- cross-posted to:
- inperson@slrpnk.net
- climate_lm@slrpnk.net
A reminder folks: people engage in this kind of radical protest because it works:
Results of two online experiments conducted with diverse samples (N = 2,772), including a study of the animal rights movement and a preregistered study of the climate movement, show that the presence of a radical flank increases support for a moderate faction within the same movement. Further, it is the use of radical tactics, such as property destruction or violence, rather than a radical agenda, that drives this effect. Results indicate the effect owes to a contrast effect: Use of radical tactics by one flank led the more moderate faction to appear less radical, even though all characteristics of the moderate faction were held constant. This perception led participants to identify more with and, in turn, express greater support for the more moderate faction. These results suggest that activist groups that employ unpopular tactics can increase support for other groups within the same movement, pointing to a hidden way in which movement factions are complementary, despite pursuing divergent approaches to social change.
Turn it around.
What makes you think that disruptive protest would work?
Stupid debate tactic.
The people I’ve personally turned to my cause, and the evidence that it works broadly are what makes me think what I’m doing works.

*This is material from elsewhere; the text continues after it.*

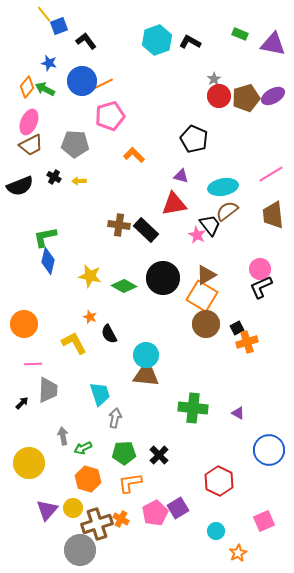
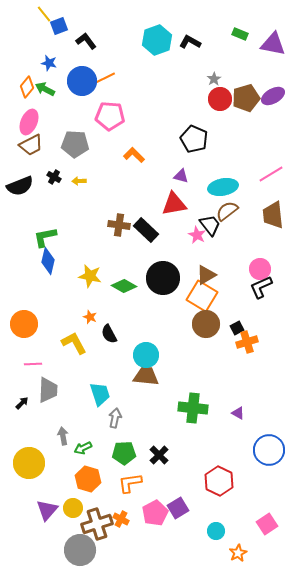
orange line at (101, 85): moved 2 px right, 6 px up
red circle at (219, 96): moved 1 px right, 3 px down
pink pentagon at (110, 116): rotated 20 degrees clockwise
pink square at (264, 521): moved 3 px right, 3 px down; rotated 10 degrees counterclockwise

I’ll get ahead of your next argument (are you really convincing anyone by being disruptive?): Yes. When I disrupt traffic, I’m not trying to convince the people whose everyday life I’m disrupting by adding 10 seconds to their daily commute. Rather, I am expecting them to be completely and utterly intolerant of me and my cause such that they stir themselves up and look unreasonable. If a bystander sees this dynamic play out, me being calm and my opposition having a baby tantrum in public, who do you think they’re gonna side with when the conversation goes wide or even makes the news?
Now you. What is your solution?
Although there is little empirical support for negative radical flank effects, a number of correlational studies support the positive radical flank effect hypothesis (11, 13). But other empirical tests find no evidence that radical flanks increase or decrease support for moderate factions within the movement (14). Thus, the radical flanks literature has yielded inconsistent findings.
From your paper.
So the author and I agree that this is theoretical at best.
This debate tactic of ignoring most of what I said, nitpicking a portion of it, and making me defend it, when it was you who was asked a question, isn’t going to work on me.
Why don’t you show me hard empirical evidence that it works?
Please answer the question.
It’s a silly question that assumes that harmless but disruptive is in any way useful.
So, no I won’t answer it because you haven’t proven it’s a valid question. You might as well ask me my opinions of flying carpets vs. transporters.
The question was
What is your solution?
Vote for the best possible candidate who has a reasonable chance of winning.
Back in the day, Frederick Douglas had a chance to support an abolition candidate with no chance, or Abe Lincoln.
Lincoln wasn’t running on abolition, but Douglas felt he was the best they could get.
Also, thanks for admitting the other question was nonsensical.